Drug-resistant superbugs multiplying: CDC report IDs ‘urgent threats’

An illustration of carbapenem-resistant Enterobacteriaceae, a group of drug-resistant bacteria the CDC has called an "urgent concern."
An illustration of carbapenem-resistant Enterobacteriaceae, a group of drug-resistant bacteria the CDC has called an “urgent concern.”
(Centers for Disease Control and Prevention)

Thoughtless use of antibiotic medications continues to promote the growth of drug-resistant superbugs in the U.S., threatening doctors’ ability to combat infections, according to a new report from the U.S. Centers for Disease Control and Prevention.

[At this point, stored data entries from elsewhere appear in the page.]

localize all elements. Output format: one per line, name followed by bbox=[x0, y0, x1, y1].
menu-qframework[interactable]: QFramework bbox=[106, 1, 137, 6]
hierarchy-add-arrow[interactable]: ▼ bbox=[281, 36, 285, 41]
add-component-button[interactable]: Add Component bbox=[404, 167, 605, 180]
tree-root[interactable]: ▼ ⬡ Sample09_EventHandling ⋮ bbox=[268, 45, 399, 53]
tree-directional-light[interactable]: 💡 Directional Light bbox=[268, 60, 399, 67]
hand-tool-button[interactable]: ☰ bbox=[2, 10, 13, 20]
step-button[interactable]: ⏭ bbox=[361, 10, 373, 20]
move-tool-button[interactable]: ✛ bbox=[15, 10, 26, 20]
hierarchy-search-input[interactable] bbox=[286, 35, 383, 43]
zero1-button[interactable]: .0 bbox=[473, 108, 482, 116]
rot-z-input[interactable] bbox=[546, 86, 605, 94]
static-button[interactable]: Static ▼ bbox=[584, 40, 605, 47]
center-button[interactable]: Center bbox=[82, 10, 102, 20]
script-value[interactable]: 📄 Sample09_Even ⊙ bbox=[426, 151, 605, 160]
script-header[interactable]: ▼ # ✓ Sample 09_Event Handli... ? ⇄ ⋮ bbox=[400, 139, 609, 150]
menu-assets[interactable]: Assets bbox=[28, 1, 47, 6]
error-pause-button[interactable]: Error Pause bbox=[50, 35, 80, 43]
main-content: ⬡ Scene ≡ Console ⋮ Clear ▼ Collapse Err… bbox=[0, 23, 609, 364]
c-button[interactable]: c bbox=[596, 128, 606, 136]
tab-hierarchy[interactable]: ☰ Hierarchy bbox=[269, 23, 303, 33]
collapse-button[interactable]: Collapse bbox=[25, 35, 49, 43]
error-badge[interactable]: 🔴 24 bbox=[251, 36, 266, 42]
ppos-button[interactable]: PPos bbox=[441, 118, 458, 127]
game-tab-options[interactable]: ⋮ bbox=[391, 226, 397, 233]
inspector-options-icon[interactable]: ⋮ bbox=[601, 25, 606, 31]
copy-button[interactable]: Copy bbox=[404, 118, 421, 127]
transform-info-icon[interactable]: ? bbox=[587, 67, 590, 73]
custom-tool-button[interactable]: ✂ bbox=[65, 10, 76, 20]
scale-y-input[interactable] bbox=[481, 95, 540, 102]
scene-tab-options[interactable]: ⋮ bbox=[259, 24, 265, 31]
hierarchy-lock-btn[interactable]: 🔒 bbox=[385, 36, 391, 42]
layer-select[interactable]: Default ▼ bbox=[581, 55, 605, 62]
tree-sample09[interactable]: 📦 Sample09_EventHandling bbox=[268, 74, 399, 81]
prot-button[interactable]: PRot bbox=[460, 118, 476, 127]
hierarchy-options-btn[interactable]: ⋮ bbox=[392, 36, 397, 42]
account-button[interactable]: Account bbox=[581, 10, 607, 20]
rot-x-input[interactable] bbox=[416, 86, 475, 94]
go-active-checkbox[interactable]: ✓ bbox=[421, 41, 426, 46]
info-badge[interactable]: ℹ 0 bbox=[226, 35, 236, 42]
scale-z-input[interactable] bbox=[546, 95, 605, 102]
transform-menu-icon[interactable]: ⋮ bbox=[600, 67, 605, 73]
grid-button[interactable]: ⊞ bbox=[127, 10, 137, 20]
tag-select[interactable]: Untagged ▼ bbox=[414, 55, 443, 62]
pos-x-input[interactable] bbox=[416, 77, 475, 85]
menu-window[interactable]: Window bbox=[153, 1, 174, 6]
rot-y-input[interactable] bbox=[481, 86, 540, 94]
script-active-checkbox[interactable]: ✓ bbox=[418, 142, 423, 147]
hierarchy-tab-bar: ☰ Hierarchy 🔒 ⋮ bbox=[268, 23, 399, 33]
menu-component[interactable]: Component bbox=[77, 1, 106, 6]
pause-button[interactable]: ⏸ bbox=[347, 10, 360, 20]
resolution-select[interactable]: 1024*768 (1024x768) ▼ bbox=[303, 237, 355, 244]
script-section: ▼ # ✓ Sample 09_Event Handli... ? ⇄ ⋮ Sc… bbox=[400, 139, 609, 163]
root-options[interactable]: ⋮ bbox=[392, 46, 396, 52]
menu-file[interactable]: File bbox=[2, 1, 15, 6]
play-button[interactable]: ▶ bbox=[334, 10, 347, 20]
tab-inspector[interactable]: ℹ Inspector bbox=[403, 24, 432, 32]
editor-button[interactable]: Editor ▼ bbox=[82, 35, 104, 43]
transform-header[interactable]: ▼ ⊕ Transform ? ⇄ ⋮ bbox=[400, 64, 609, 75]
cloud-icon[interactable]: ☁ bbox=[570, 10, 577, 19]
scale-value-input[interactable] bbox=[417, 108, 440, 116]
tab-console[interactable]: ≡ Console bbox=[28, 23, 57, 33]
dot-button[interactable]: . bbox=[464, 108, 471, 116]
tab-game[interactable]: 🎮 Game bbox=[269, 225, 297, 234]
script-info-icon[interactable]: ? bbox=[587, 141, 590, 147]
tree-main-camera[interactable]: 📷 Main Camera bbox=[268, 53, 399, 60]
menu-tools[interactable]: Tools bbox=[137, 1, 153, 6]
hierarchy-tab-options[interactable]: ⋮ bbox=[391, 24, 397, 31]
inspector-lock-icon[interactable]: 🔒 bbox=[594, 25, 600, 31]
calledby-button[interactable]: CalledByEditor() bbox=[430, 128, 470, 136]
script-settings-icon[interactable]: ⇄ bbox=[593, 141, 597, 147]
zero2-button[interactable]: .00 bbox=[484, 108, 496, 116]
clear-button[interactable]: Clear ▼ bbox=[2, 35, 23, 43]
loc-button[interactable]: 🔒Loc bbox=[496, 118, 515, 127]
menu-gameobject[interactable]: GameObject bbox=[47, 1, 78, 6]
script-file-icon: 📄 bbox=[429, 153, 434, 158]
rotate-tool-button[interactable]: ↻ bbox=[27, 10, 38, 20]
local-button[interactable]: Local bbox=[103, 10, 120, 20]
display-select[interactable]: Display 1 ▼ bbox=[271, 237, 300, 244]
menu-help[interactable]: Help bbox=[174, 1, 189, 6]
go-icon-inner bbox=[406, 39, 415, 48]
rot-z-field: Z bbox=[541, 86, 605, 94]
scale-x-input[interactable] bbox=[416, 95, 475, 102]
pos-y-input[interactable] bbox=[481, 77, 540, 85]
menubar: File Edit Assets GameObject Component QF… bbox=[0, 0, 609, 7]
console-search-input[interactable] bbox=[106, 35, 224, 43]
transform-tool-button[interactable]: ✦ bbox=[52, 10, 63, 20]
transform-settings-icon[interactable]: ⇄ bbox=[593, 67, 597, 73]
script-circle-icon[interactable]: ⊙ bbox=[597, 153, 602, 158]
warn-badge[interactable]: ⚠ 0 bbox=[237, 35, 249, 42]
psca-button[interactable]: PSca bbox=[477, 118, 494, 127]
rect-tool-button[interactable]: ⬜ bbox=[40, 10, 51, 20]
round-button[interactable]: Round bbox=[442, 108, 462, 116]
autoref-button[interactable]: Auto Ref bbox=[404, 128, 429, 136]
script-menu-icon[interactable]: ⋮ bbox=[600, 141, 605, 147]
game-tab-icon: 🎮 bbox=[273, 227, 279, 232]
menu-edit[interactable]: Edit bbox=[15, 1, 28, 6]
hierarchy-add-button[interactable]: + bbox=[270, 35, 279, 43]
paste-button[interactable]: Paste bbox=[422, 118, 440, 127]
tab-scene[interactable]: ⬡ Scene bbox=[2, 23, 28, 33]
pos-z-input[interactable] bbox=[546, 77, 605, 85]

The 114-page publication, which was written for the general public, offered the first comprehensive picture of drug resistance in the U.S., said CDC’s director, Dr. Thomas Frieden. He said he hoped the information would encourage doctors, patients and public health officials to take action to protect what he called a “precious national resource.”

“We talk about a pre-antibiotic era and an antibiotic era,” he said Monday. “If we’re not careful, we’ll be in a post-antibiotic era. For some patients and some microbes, we’re already there.”

Bacteria can evolve rapidly to develop resistance to antimicrobial drugs. When microbes that are susceptible to drugs die off during treatment, it can create opportunities for bacteria that aren’t sensitive to the drugs to thrive. Those bacteria can then spread, and sometimes go on to share their drug-resistant genes with other bugs, which then can also spread. (The CDC report provided an antibiotic-resistance infographic illustrating how this works.)


The chain of events is probably inevitable, but scientists hope that restricting antibiotic use more tightly -- avoiding using the drugs when they really aren’t needed -- will remove opportunities for resistance to arise, slowing the process and preserving drugs’ usefulness for patients with life-threatening or difficult-to-treat infections.

It’s hard to quantify the health-related and economic effects of drug resistance, the CDC said. But the new report suggested that more than 2 million people get antibiotic-resistant infections every year, and that 23,000 die from their illnesses. The report also cited an estimate from researchers at Tufts University that drug-resistant infections could create $20 billion in excess direct costs, and $35 billion in lost productivity, every year.

The agency identified three microbes as “urgent threats”: carbapenem-resistant Enterobacteriaceae (bacteria including some hard-or-impossible-to-treat strains of E. coli and Klebsiella, which can be deadly once they infect the bloodsteam), drug-resistant Neisseria gonorrhoeae (which causes gonorrhea) and Clostridium difficile (a bug that causes severe diarrhea, resulting in an estimated 250,000 hospitalizations and 14,000 deaths in the U.S. each year.)

C. difficile itself is not drug-resistant, but scientists attribute its spread to antibiotic use, which can wipe out beneficial bacteria in the gut, opening an opportunity for C. difficile to infect a patient.

Twelve other microbes were identified as “serious threats,” including two types of drug-resistant Salmonella, drug-resistant tuberculosis, MRSA and drug-resistant Candida (a fungus, not a bacterium.) Three more were called “concerning threats.”

The CDC report laid out four core actions for curbing drug resistance: preventing infections in the first place through immunizations, hand-washing and other precautions; tracking resistant bacteria more carefully once they emerge; using antibiotics more judiciously when needed; and promoting development of new drugs to treat -- and tests to detect -- infections.

Dr. Daniel Uslan, director of the UCLA Antimicrobial Stewardship Program, called the publication a “call to action.”

“This is for healthcare workers, it’s for pharmaceutical companies, it’s for policymakers, and it’s for patients,” he said.

Uslan oversees UCLA’s efforts to make sure its patients get the right dose of the right antibiotic for the right duration. Though California law requires that acute-care hospitals monitor antibiotic use, systems can be hard to put in place, especially in smaller hospitals with few resources, he said.


He added that he thought the largest volume of inappropriate prescriptions were handed out in outpatient settings, where many patients ask for antibiotics to treat sore throats, ear infections and other frequent woes that are often caused by viruses, not bacteria.

The CDC report also highlighted the role of antibiotic use in livestock, which often get the drugs to promote growth. In an article posted by the Natural Resources Defense Council, staff attorney Mae Wu detailed that problem, writing that almost 80% of the antibiotics sold in the U.S. are used in animals, and criticizing the Food and Drug Administration’s efforts to curb inappropriate antibiotic use in livestock thus far.